## Work order
The entire listing below needs to be transcribed word for word.

Exercise data Block Start

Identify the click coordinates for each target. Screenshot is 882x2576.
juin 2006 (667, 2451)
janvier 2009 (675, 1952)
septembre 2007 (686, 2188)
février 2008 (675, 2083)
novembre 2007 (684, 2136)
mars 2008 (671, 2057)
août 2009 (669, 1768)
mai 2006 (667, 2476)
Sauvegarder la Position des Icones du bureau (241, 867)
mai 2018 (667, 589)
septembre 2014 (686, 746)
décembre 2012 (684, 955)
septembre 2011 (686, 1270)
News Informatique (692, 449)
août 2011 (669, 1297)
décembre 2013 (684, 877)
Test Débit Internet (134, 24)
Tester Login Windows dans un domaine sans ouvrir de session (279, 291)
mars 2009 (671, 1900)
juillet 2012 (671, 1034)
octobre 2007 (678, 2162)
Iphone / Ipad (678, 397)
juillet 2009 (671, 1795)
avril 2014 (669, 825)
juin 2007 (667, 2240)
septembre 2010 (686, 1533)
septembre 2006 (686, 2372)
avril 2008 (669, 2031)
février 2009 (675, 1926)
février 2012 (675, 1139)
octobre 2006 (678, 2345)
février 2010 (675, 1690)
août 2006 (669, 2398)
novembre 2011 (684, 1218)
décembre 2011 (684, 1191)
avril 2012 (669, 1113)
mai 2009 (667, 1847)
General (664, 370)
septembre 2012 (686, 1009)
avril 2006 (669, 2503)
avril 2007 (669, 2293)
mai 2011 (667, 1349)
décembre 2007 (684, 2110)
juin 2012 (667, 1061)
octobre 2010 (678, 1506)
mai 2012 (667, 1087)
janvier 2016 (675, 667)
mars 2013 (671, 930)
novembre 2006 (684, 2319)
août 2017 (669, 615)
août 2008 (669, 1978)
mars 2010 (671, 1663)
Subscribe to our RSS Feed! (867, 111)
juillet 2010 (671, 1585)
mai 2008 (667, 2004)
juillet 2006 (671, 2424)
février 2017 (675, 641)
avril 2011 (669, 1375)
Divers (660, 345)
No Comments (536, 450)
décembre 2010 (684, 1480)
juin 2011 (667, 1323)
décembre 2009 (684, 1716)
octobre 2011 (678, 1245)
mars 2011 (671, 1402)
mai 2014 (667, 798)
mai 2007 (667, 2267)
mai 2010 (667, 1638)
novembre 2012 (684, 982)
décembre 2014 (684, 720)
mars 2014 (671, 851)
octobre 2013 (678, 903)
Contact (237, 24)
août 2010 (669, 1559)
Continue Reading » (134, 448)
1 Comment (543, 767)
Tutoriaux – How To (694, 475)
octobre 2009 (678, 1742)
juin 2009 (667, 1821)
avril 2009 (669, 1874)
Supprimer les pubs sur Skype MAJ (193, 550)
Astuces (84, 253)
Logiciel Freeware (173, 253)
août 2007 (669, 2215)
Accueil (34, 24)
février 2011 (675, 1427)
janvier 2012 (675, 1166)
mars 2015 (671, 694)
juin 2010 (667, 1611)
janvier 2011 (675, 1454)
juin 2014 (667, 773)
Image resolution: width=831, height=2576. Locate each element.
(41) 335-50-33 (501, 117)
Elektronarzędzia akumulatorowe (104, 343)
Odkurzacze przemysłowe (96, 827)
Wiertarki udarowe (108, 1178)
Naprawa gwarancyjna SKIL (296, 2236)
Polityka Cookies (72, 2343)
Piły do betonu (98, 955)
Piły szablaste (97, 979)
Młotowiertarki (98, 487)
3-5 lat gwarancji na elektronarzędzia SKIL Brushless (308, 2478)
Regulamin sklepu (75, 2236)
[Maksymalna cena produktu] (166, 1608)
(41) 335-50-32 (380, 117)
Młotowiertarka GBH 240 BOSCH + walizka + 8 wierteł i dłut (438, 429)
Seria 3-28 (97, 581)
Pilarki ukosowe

Exercise data Block End

## Result of this task
Identify the click coordinates for each target. Screenshot is 882x2576.
juin 2006 (667, 2451)
janvier 2009 (675, 1952)
septembre 2007 (686, 2188)
février 2008 (675, 2083)
novembre 2007 (684, 2136)
mars 2008 (671, 2057)
août 2009 (669, 1768)
mai 2006 (667, 2476)
Sauvegarder la Position des Icones du bureau (241, 867)
mai 2018 (667, 589)
septembre 2014 (686, 746)
décembre 2012 (684, 955)
septembre 2011 (686, 1270)
News Informatique (692, 449)
août 2011 (669, 1297)
décembre 2013 (684, 877)
Test Débit Internet (134, 24)
Tester Login Windows dans un domaine sans ouvrir de session (279, 291)
mars 2009 (671, 1900)
juillet 2012 (671, 1034)
octobre 2007 (678, 2162)
Iphone / Ipad (678, 397)
juillet 2009 (671, 1795)
avril 2014 (669, 825)
juin 2007 (667, 2240)
septembre 2010 (686, 1533)
septembre 2006 (686, 2372)
avril 2008 (669, 2031)
février 2009 (675, 1926)
février 2012 (675, 1139)
octobre 2006 (678, 2345)
février 2010 (675, 1690)
août 2006 (669, 2398)
novembre 2011 (684, 1218)
décembre 2011 (684, 1191)
avril 2012 (669, 1113)
mai 2009 (667, 1847)
General (664, 370)
septembre 2012 (686, 1009)
avril 2006 (669, 2503)
avril 2007 (669, 2293)
mai 2011 (667, 1349)
décembre 2007 (684, 2110)
juin 2012 (667, 1061)
octobre 2010 (678, 1506)
mai 2012 (667, 1087)
janvier 2016 (675, 667)
mars 2013 (671, 930)
novembre 2006 (684, 2319)
août 2017 (669, 615)
août 2008 (669, 1978)
mars 2010 (671, 1663)
Subscribe to our RSS Feed! (867, 111)
juillet 2010 (671, 1585)
mai 2008 (667, 2004)
juillet 2006 (671, 2424)
février 2017 (675, 641)
avril 2011 (669, 1375)
Divers (660, 345)
No Comments (536, 450)
décembre 2010 (684, 1480)
juin 2011 (667, 1323)
décembre 2009 (684, 1716)
octobre 2011 (678, 1245)
mars 2011 (671, 1402)
mai 2014 (667, 798)
mai 2007 (667, 2267)
mai 2010 (667, 1638)
novembre 2012 (684, 982)
décembre 2014 (684, 720)
mars 2014 (671, 851)
octobre 2013 (678, 903)
Contact (237, 24)
août 2010 (669, 1559)
Continue Reading » (134, 448)
1 Comment (543, 767)
Tutoriaux – How To (694, 475)
octobre 2009 (678, 1742)
juin 2009 (667, 1821)
avril 2009 (669, 1874)
Supprimer les pubs sur Skype MAJ (193, 550)
Astuces (84, 253)
Logiciel Freeware (173, 253)
août 2007 (669, 2215)
Accueil (34, 24)
février 2011 (675, 1427)
janvier 2012 (675, 1166)
mars 2015 (671, 694)
juin 2010 (667, 1611)
janvier 2011 (675, 1454)
juin 2014 (667, 773)
Image resolution: width=831, height=2576. Locate each element.
(41) 335-50-33 (501, 117)
Elektronarzędzia akumulatorowe (104, 343)
Odkurzacze przemysłowe (96, 827)
Wiertarki udarowe (108, 1178)
Naprawa gwarancyjna SKIL (296, 2236)
Polityka Cookies (72, 2343)
Piły do betonu (98, 955)
Piły szablaste (97, 979)
Młotowiertarki (98, 487)
3-5 lat gwarancji na elektronarzędzia SKIL Brushless (308, 2478)
Regulamin sklepu (75, 2236)
[Maksymalna cena produktu] (166, 1608)
(41) 335-50-32 (380, 117)
Młotowiertarka GBH 240 BOSCH + walizka + 8 wierteł i dłut (438, 429)
Seria 3-28 (97, 581)
Pilarki ukosowe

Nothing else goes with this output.